▶ **GOAL OF THE EXERCISE**:
Search the listing below for the string "Ornaisons" and show each line that contains it.

▶ **MATERIAL FOR THIS TASK**:
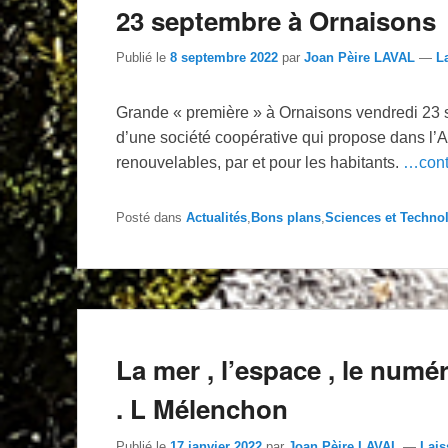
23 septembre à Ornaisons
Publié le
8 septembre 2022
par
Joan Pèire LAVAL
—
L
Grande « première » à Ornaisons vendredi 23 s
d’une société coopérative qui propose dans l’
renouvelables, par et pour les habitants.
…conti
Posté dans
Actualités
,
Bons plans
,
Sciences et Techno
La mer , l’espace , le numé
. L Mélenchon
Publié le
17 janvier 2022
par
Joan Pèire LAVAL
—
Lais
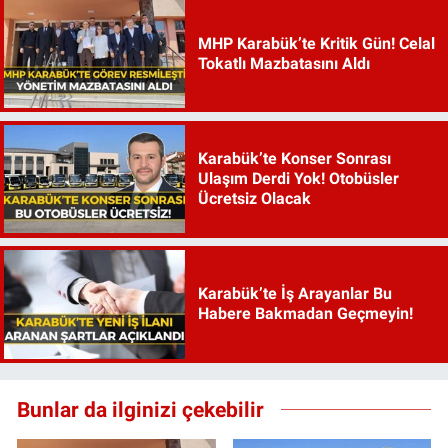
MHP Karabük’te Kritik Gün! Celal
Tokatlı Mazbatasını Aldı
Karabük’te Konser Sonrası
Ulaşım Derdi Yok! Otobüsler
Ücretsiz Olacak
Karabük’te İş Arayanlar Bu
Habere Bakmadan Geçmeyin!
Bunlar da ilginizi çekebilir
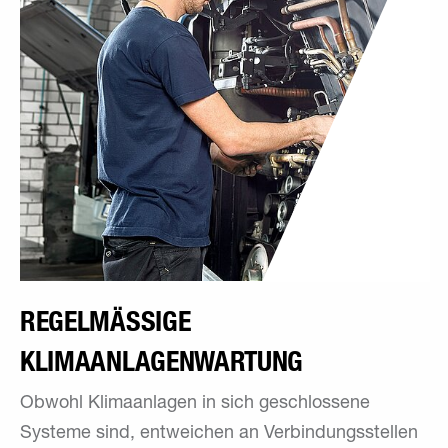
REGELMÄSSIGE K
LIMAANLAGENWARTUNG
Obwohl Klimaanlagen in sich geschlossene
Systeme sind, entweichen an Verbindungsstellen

▶ **ANSWER BOX**:
23 septembre à Ornaisons
Grande « première » à Ornaisons vendredi 23 s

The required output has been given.